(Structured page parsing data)
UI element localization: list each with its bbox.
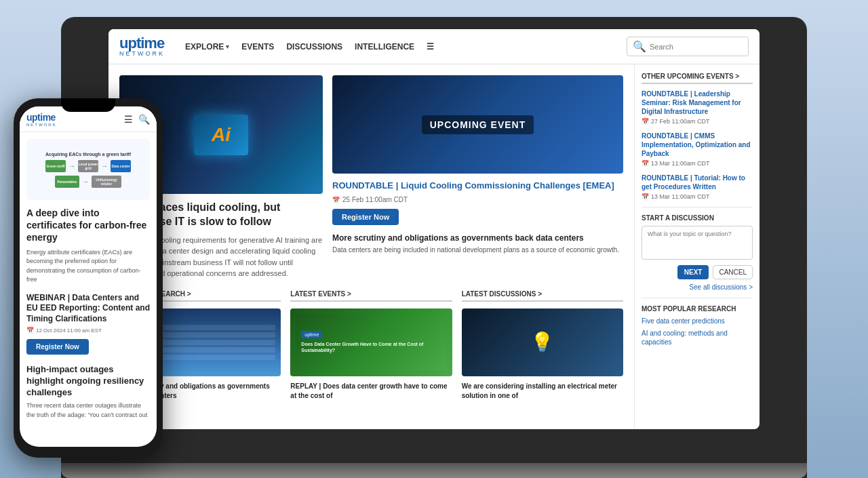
logo-network-text: NETWORK bbox=[119, 51, 165, 57]
bottom-section: LATEST RESEARCH > bbox=[119, 290, 623, 401]
phone-cal-icon bbox=[26, 327, 34, 334]
d-arrow-1: → bbox=[68, 162, 75, 170]
cal-icon-2 bbox=[642, 160, 649, 167]
hamburger-icon[interactable]: ☰ bbox=[124, 114, 133, 125]
sidebar-event-2-title: ROUNDTABLE | CMMS Implementation, Optimi… bbox=[642, 132, 753, 158]
nav-items: EXPLORE ▾ EVENTS DISCUSSIONS INTELLIGENC… bbox=[185, 42, 613, 52]
popular-item-1[interactable]: Five data center predictions bbox=[642, 317, 753, 325]
phone-webinar: WEBINAR | Data Centers and EU EED Report… bbox=[26, 293, 150, 365]
sidebar-event-3[interactable]: ROUNDTABLE | Tutorial: How to get Proced… bbox=[642, 174, 753, 200]
event-title: ROUNDTABLE | Liquid Cooling Commissionin… bbox=[332, 180, 623, 192]
laptop: uptime NETWORK EXPLORE ▾ EVENTS DISCUSSI… bbox=[61, 17, 807, 478]
discussions-article-text: We are considering installing an electri… bbox=[462, 382, 623, 401]
phone-screen: uptime NETWORK ☰ 🔍 Acquiring EACs throug… bbox=[20, 106, 157, 447]
top-articles: Ai AI embraces liquid cooling, but enter… bbox=[119, 75, 623, 279]
main-layout: Ai AI embraces liquid cooling, but enter… bbox=[108, 64, 760, 429]
phone-logo-network: NETWORK bbox=[26, 123, 119, 127]
latest-discussions-header: LATEST DISCUSSIONS > bbox=[462, 290, 623, 302]
see-all-discussions-link[interactable]: See all discussions > bbox=[642, 283, 753, 291]
explore-chevron: ▾ bbox=[226, 43, 229, 50]
sidebar: OTHER UPCOMING EVENTS > ROUNDTABLE | Lea… bbox=[634, 64, 760, 429]
ai-chip-graphic: Ai bbox=[194, 115, 248, 155]
search-bar[interactable]: 🔍 bbox=[627, 37, 749, 56]
phone-webinar-title: WEBINAR | Data Centers and EU EED Report… bbox=[26, 293, 150, 325]
laptop-logo[interactable]: uptime NETWORK bbox=[119, 36, 165, 57]
d-box-green-tariff: Green tariff bbox=[45, 160, 66, 172]
events-article-text: REPLAY | Does data center growth have to… bbox=[290, 382, 452, 401]
nav-events[interactable]: EVENTS bbox=[241, 42, 274, 52]
other-events-title: OTHER UPCOMING EVENTS > bbox=[642, 73, 753, 84]
register-button[interactable]: Register Now bbox=[332, 209, 399, 225]
event-date: 25 Feb 11:00am CDT bbox=[332, 196, 623, 203]
phone-article-2: High-impact outages highlight ongoing re… bbox=[26, 364, 150, 420]
d-arrow-3: → bbox=[82, 178, 89, 185]
popular-research-title: MOST POPULAR RESEARCH bbox=[642, 305, 753, 313]
latest-events-header: LATEST EVENTS > bbox=[290, 290, 452, 302]
sub-article-title: More scrutiny and obligations as governm… bbox=[332, 233, 623, 243]
sidebar-event-3-date: 13 Mar 11:00am CDT bbox=[642, 193, 753, 200]
discussion-label: START A DISCUSSION bbox=[642, 214, 753, 222]
latest-events-col: LATEST EVENTS > uptime Does Data Center … bbox=[290, 290, 452, 401]
calendar-icon bbox=[332, 196, 340, 203]
browser-content: uptime NETWORK EXPLORE ▾ EVENTS DISCUSSI… bbox=[108, 29, 760, 429]
events-card-text: Does Data Center Growth Have to Come at … bbox=[301, 341, 441, 353]
phone: uptime NETWORK ☰ 🔍 Acquiring EACs throug… bbox=[14, 98, 163, 458]
next-button[interactable]: NEXT bbox=[677, 265, 709, 279]
top-navigation: uptime NETWORK EXPLORE ▾ EVENTS DISCUSSI… bbox=[108, 29, 760, 64]
sidebar-event-2[interactable]: ROUNDTABLE | CMMS Implementation, Optimi… bbox=[642, 132, 753, 167]
d-box-renewables: Renewables bbox=[55, 176, 79, 188]
latest-discussions-col: LATEST DISCUSSIONS > We are considering … bbox=[462, 290, 623, 401]
sidebar-divider bbox=[642, 207, 753, 207]
phone-notch bbox=[61, 98, 115, 112]
sidebar-event-1[interactable]: ROUNDTABLE | Leadership Seminar: Risk Ma… bbox=[642, 89, 753, 125]
phone-article-2-title: High-impact outages highlight ongoing re… bbox=[26, 364, 150, 399]
laptop-screen: uptime NETWORK EXPLORE ▾ EVENTS DISCUSSI… bbox=[108, 29, 760, 429]
event-card: UPCOMING EVENT ROUNDTABLE | Liquid Cooli… bbox=[332, 75, 623, 279]
discussions-thumbnail bbox=[462, 308, 623, 376]
sub-article-desc: Data centers are being included in natio… bbox=[332, 245, 623, 255]
laptop-base bbox=[61, 463, 807, 478]
phone-logo[interactable]: uptime NETWORK bbox=[26, 112, 119, 127]
d-box-utility: Utility/energy retailer bbox=[92, 176, 121, 188]
content-area: Ai AI embraces liquid cooling, but enter… bbox=[108, 64, 634, 429]
phone-article-1: A deep dive into certificates for carbon… bbox=[26, 207, 150, 285]
phone-article-1-desc: Energy attribute certificates (EACs) are… bbox=[26, 248, 150, 285]
discussion-buttons: NEXT CANCEL bbox=[642, 265, 753, 279]
start-discussion: START A DISCUSSION NEXT CANCEL See all d… bbox=[642, 214, 753, 291]
phone-article-1-title: A deep dive into certificates for carbon… bbox=[26, 207, 150, 244]
popular-item-2[interactable]: AI and cooling: methods and capacities bbox=[642, 329, 753, 346]
phone-article-2-desc: Three recent data center outages illustr… bbox=[26, 401, 150, 420]
diagram-row-2: Renewables → Utility/energy retailer bbox=[55, 176, 121, 188]
nav-discussions[interactable]: DISCUSSIONS bbox=[286, 42, 342, 52]
nav-explore[interactable]: EXPLORE ▾ bbox=[185, 42, 229, 52]
search-icon: 🔍 bbox=[633, 40, 646, 53]
sidebar-event-2-date: 13 Mar 11:00am CDT bbox=[642, 160, 753, 167]
phone-logo-uptime: uptime bbox=[26, 112, 119, 123]
event-image: UPCOMING EVENT bbox=[332, 75, 623, 174]
cal-icon-3 bbox=[642, 193, 649, 200]
diagram-title: Acquiring EACs through a green tariff bbox=[45, 152, 131, 157]
sidebar-event-3-title: ROUNDTABLE | Tutorial: How to get Proced… bbox=[642, 174, 753, 191]
phone-search-icon[interactable]: 🔍 bbox=[138, 114, 150, 125]
sub-article: More scrutiny and obligations as governm… bbox=[332, 233, 623, 255]
diagram-boxes: Green tariff → Local power grid → Data c… bbox=[45, 160, 131, 172]
events-thumbnail: uptime Does Data Center Growth Have to C… bbox=[290, 308, 452, 376]
sidebar-event-1-title: ROUNDTABLE | Leadership Seminar: Risk Ma… bbox=[642, 89, 753, 116]
cal-icon-1 bbox=[642, 118, 649, 125]
logo-uptime-text: uptime bbox=[119, 36, 165, 51]
d-arrow-2: → bbox=[101, 162, 108, 170]
event-badge: UPCOMING EVENT bbox=[422, 115, 534, 134]
phone-diagram: Acquiring EACs through a green tariff Gr… bbox=[26, 139, 150, 200]
d-box-data-center: Data center bbox=[111, 160, 131, 172]
discussion-textarea[interactable] bbox=[642, 226, 753, 260]
nav-hamburger[interactable]: ☰ bbox=[427, 42, 434, 52]
phone-register-button[interactable]: Register Now bbox=[26, 339, 89, 355]
nav-intelligence[interactable]: INTELLIGENCE bbox=[355, 42, 414, 52]
phone-content: Acquiring EACs through a green tariff Gr… bbox=[20, 132, 157, 447]
d-box-local-grid: Local power grid bbox=[78, 160, 98, 172]
sidebar-divider-2 bbox=[642, 298, 753, 298]
search-input[interactable] bbox=[650, 43, 743, 51]
phone-webinar-date: 12 Oct 2024 11:00 am EST bbox=[26, 327, 150, 334]
cancel-button[interactable]: CANCEL bbox=[713, 265, 753, 279]
events-uptime-label: uptime bbox=[301, 331, 322, 338]
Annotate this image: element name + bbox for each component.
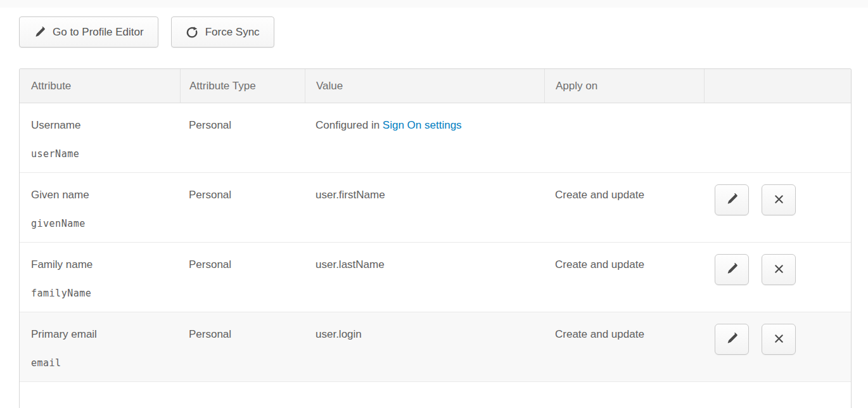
attribute-variable: email: [31, 357, 180, 369]
sign-on-settings-link[interactable]: Sign On settings: [383, 119, 462, 131]
row-actions: [704, 103, 851, 172]
header-cell-actions: [704, 69, 851, 103]
remove-attribute-button[interactable]: [762, 184, 796, 215]
pencil-icon: [725, 193, 738, 207]
close-icon: [773, 263, 785, 277]
table-row: Family name familyName Personal user.las…: [20, 243, 851, 312]
toolbar: Go to Profile Editor Force Sync: [19, 16, 868, 48]
force-sync-button[interactable]: Force Sync: [171, 16, 274, 48]
value-text: Configured in: [316, 119, 380, 131]
apply-on: [544, 103, 704, 172]
close-icon: [773, 193, 785, 207]
pencil-icon: [725, 332, 738, 347]
attribute-variable: familyName: [31, 288, 180, 300]
header-cell-apply-on: Apply on: [544, 69, 704, 103]
edit-attribute-button[interactable]: [715, 324, 749, 355]
attribute-variable: userName: [31, 148, 180, 160]
attribute-label: Given name: [31, 188, 180, 201]
row-actions: [704, 173, 851, 242]
table-header: Attribute Attribute Type Value Apply on: [20, 69, 851, 103]
pencil-icon: [34, 26, 46, 38]
sync-icon: [186, 26, 198, 39]
attribute-type: Personal: [180, 103, 305, 172]
remove-attribute-button[interactable]: [762, 254, 796, 285]
page-top-strip: [0, 0, 868, 8]
attribute-label: Username: [31, 118, 180, 132]
remove-attribute-button[interactable]: [762, 324, 796, 355]
header-cell-value: Value: [305, 69, 544, 103]
header-cell-attribute: Attribute: [20, 69, 180, 103]
close-icon: [773, 333, 785, 347]
pencil-icon: [725, 262, 738, 277]
attribute-type: Personal: [180, 243, 305, 312]
table-row-partial: [20, 382, 851, 408]
force-sync-label: Force Sync: [205, 26, 260, 39]
apply-on: Create and update: [544, 312, 704, 381]
header-cell-attribute-type: Attribute Type: [180, 69, 305, 103]
table-row: Username userName Personal Configured in…: [20, 103, 851, 173]
apply-on: Create and update: [544, 243, 704, 312]
row-actions: [704, 312, 851, 381]
attribute-label: Family name: [31, 258, 180, 271]
go-to-profile-editor-button[interactable]: Go to Profile Editor: [19, 16, 158, 48]
row-actions: [704, 243, 851, 312]
attribute-type: Personal: [180, 173, 305, 242]
attribute-value: user.login: [305, 312, 544, 381]
edit-attribute-button[interactable]: [715, 184, 749, 215]
go-to-profile-editor-label: Go to Profile Editor: [53, 26, 144, 39]
attribute-value: Configured in Sign On settings: [305, 103, 544, 172]
attribute-value: user.lastName: [305, 243, 544, 312]
apply-on: Create and update: [544, 173, 704, 242]
table-row: Given name givenName Personal user.first…: [20, 173, 851, 243]
attribute-value: user.firstName: [305, 173, 544, 242]
attribute-type: Personal: [180, 312, 305, 381]
edit-attribute-button[interactable]: [715, 254, 749, 285]
attribute-variable: givenName: [31, 218, 180, 230]
attribute-label: Primary email: [31, 328, 180, 341]
attribute-mappings-table: Attribute Attribute Type Value Apply on …: [19, 68, 852, 408]
table-row: Primary email email Personal user.login …: [20, 312, 851, 382]
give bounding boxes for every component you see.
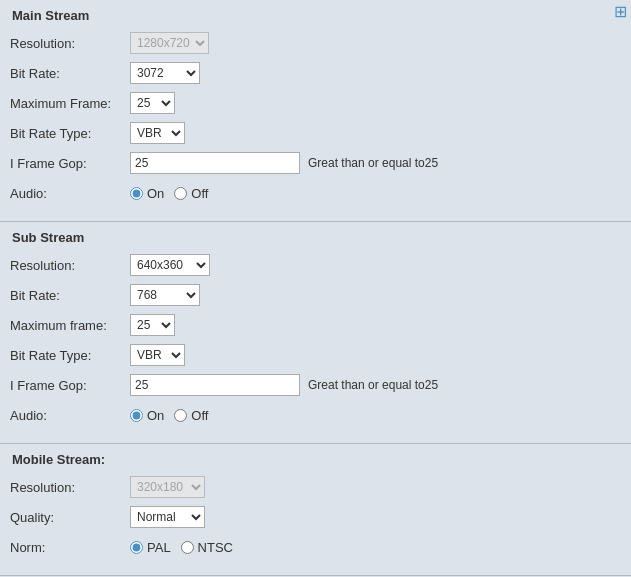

**Exercise instructions:**
Return a copy of every line in the records that includes the string "givenName".

**Task output:**
table-row: Given name givenName Personal user.first…: [20, 173, 851, 243]
attribute-variable: givenName: [31, 218, 180, 230]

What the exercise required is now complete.